= RAO Video =

Video rental store in Little Rock, Arkansas

RAO Video was a family run video rental store located in Little Rock, Arkansas. It was one of the oldest and continually operating video rental stores in the world, in business for nearly 45 years before its closure in late 2021.

RAO originally opened in 1977 by Bob Oliver, same year George Atkinson began his pioneering of the video rental industry. Oliver was inspired by an article in The Wall Street Journal, however the public did not originally respond to his business idea. He operated a booth at the Arkansas State Fair for several years to educate the public about video tape.

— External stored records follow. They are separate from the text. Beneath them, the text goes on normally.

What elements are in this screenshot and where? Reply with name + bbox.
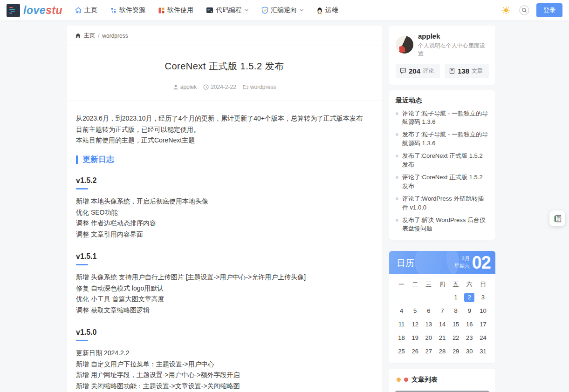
calendar-weekday-header: 五 (449, 280, 463, 289)
recent-activity-list: 评论了:粒子导航 - 一款独立的导航源码 1.3.6发布了:粒子导航 - 一款独… (396, 109, 489, 233)
site-logo[interactable]: lovestu (7, 4, 62, 17)
calendar-day[interactable]: 18 (395, 333, 408, 343)
activity-item[interactable]: 发布了:粒子导航 - 一款独立的导航源码 1.3.6 (396, 130, 489, 148)
avatar[interactable] (396, 36, 413, 54)
calendar-day[interactable]: 16 (463, 320, 476, 329)
calendar-day[interactable]: 26 (408, 347, 422, 356)
calendar-day-number: 02 (472, 252, 491, 273)
calendar-day[interactable]: 6 (422, 306, 435, 316)
calendar-title: 日历 (397, 257, 414, 270)
calendar-day[interactable]: 13 (422, 320, 435, 329)
recent-activity-widget: 最近动态 评论了:粒子导航 - 一款独立的导航源码 1.3.6发布了:粒子导航 … (389, 90, 495, 240)
article-paragraph: 从2023.6月，到2023.10月，经历了4个月的更新，累计更新了40+个版本… (76, 113, 373, 124)
calendar-day[interactable]: 3 (476, 293, 490, 302)
nav-item-code-editor[interactable]: 代码编程 (206, 6, 249, 14)
calendar-weekday-header: 六 (463, 280, 476, 289)
author-name[interactable]: applek (418, 32, 489, 41)
calendar-day[interactable]: 8 (449, 306, 463, 316)
article-body: 从2023.6月，到2023.10月，经历了4个月的更新，累计更新了40+个版本… (67, 101, 382, 392)
meta-author[interactable]: applek (173, 84, 197, 90)
calendar-widget: 日历 3月 星期六 02 一二三四五六日12345678910111213141… (389, 251, 495, 363)
recent-activity-title: 最近动态 (396, 96, 489, 105)
calendar-day[interactable]: 23 (463, 333, 476, 343)
nav-item-shield[interactable]: 汇编逆向 (261, 6, 304, 14)
apps-grid-icon (158, 7, 165, 14)
calendar-day-selected[interactable]: 2 (463, 293, 476, 302)
bullet-dot-icon (396, 155, 398, 157)
changelog-item: 调整 获取文章缩略图逻辑 (76, 305, 373, 316)
login-button[interactable]: 登录 (536, 3, 562, 17)
calendar-day[interactable]: 25 (395, 347, 408, 356)
calendar-day[interactable]: 1 (449, 293, 463, 302)
changelog-item: 优化 SEO功能 (76, 207, 373, 218)
user-icon (173, 84, 178, 90)
calendar-weekday-header: 四 (435, 280, 449, 289)
posts-stat[interactable]: 138 文章 (445, 64, 489, 78)
calendar-day[interactable]: 20 (422, 333, 435, 343)
changelog-item: 调整 作者边栏动态排序内容 (76, 218, 373, 229)
calendar-day[interactable]: 21 (435, 333, 449, 343)
nav-item-resources[interactable]: 软件资源 (110, 6, 145, 14)
activity-item[interactable]: 发布了:解决 WordPress 后台仪表盘慢问题 (396, 216, 489, 233)
calendar-day-empty (435, 293, 449, 302)
calendar-day[interactable]: 31 (476, 347, 490, 356)
changelog-heading: 更新日志 (76, 155, 373, 164)
article-paragraph: 本站目前使用的主题，正式CoreNext主题 (76, 135, 373, 146)
article-header: CoreNext 正式版 1.5.2 发布 applek 2024-2-22 (67, 46, 382, 101)
toc-float-button[interactable] (549, 210, 565, 226)
calendar-day[interactable]: 12 (408, 320, 422, 329)
article-paragraph: 目前主题转为正式版，已经可以稳定使用。 (76, 124, 373, 135)
calendar-day[interactable]: 28 (435, 347, 449, 356)
calendar-month: 3月 (454, 255, 470, 263)
calendar-day[interactable]: 24 (476, 333, 490, 343)
nav-item-penguin[interactable]: 运维 (316, 6, 338, 14)
calendar-day[interactable]: 11 (395, 320, 408, 329)
calendar-day[interactable]: 10 (476, 306, 490, 316)
calendar-day[interactable]: 27 (422, 347, 435, 356)
chevron-down-icon (299, 8, 304, 13)
bullet-dot-icon (396, 112, 398, 115)
theme-toggle-sun-icon[interactable] (500, 4, 512, 16)
calendar-day[interactable]: 29 (449, 347, 463, 356)
breadcrumb-separator: / (98, 33, 99, 39)
calendar-day[interactable]: 5 (408, 306, 422, 316)
calendar-weekday-header: 一 (395, 280, 408, 289)
author-stats: 204 评论 138 文章 (396, 64, 489, 78)
page: lovestu 主页软件资源软件使用代码编程汇编逆向运维 (0, 0, 569, 392)
header-actions: 登录 (500, 3, 562, 17)
calendar-day[interactable]: 22 (449, 333, 463, 343)
nav-item-apps-grid[interactable]: 软件使用 (158, 6, 193, 14)
calendar-day[interactable]: 9 (463, 306, 476, 316)
activity-item[interactable]: 评论了:WordPress 外链跳转插件 v1.0.0 (396, 195, 489, 212)
calendar-weekday-header: 三 (422, 280, 435, 289)
activity-item[interactable]: 发布了:CoreNext 正式版 1.5.2 发布 (396, 152, 489, 169)
article-meta: applek 2024-2-22 wordpress (76, 84, 373, 90)
calendar-day[interactable]: 7 (435, 306, 449, 316)
activity-item[interactable]: 评论了:CoreNext 正式版 1.5.2 发布 (396, 173, 489, 190)
main-nav: 主页软件资源软件使用代码编程汇编逆向运维 (75, 6, 338, 14)
changelog-item: 新增 头像系统 支持用户自行上传图片 [主题设置->用户中心->允许用户上传头像… (76, 272, 373, 283)
calendar-day[interactable]: 30 (463, 347, 476, 356)
logo-text: lovestu (23, 4, 62, 17)
meta-date: 2024-2-22 (203, 84, 236, 90)
orange-dot-icon (397, 378, 401, 382)
meta-category[interactable]: wordpress (243, 84, 276, 90)
toc-document-icon (553, 214, 562, 223)
bullet-dot-icon (396, 176, 398, 179)
calendar-weekday-header: 日 (476, 280, 490, 289)
clock-icon (203, 84, 209, 90)
calendar-day[interactable]: 19 (408, 333, 422, 343)
nav-item-home[interactable]: 主页 (75, 6, 97, 14)
changelog-item: 新增 关闭缩略图功能：主题设置->文章设置->关闭缩略图 (76, 381, 373, 392)
breadcrumb-home-link[interactable]: 主页 (84, 32, 95, 40)
calendar-day[interactable]: 15 (449, 320, 463, 329)
bullet-dot-icon (396, 133, 398, 136)
code-editor-icon (206, 7, 213, 14)
calendar-day[interactable]: 14 (435, 320, 449, 329)
calendar-day[interactable]: 4 (395, 306, 408, 316)
search-icon[interactable] (518, 4, 530, 16)
activity-item[interactable]: 评论了:粒子导航 - 一款独立的导航源码 1.3.6 (396, 109, 489, 127)
comments-stat[interactable]: 204 评论 (396, 64, 440, 78)
calendar-day[interactable]: 17 (476, 320, 490, 329)
changelog-item: 新增 用户网址字段，主题设置->用户中心->额外字段开启 (76, 370, 373, 381)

The original store was located in a 10x10 sqft kiosk in Metrocentre Mall, an outdoor shopping district in downtown Little Rock. It then moved to the Donaghey Building, then to 615 Main St and finally to its present location in 2001 at 609 Main St.

The store featured 30,000 titles on DVD and Blu-ray, including a wide selection of obscure titles, cult classics and adult films as well as adult toys. In later years, the store expanded to include a vape shop and Oak Forest Vintage clothing.

In early 2020, the owner listed the store's downtown Little Rock building for sale for $1.3 million and announced that RAO video would close once a buyer was found. The store remained open and continued selling off its inventory until September 2021, when the building was sold for $850,000.

In 2024, the downtown building that was final twenty-year home of RAO Video was added to the National Register of Historic Places.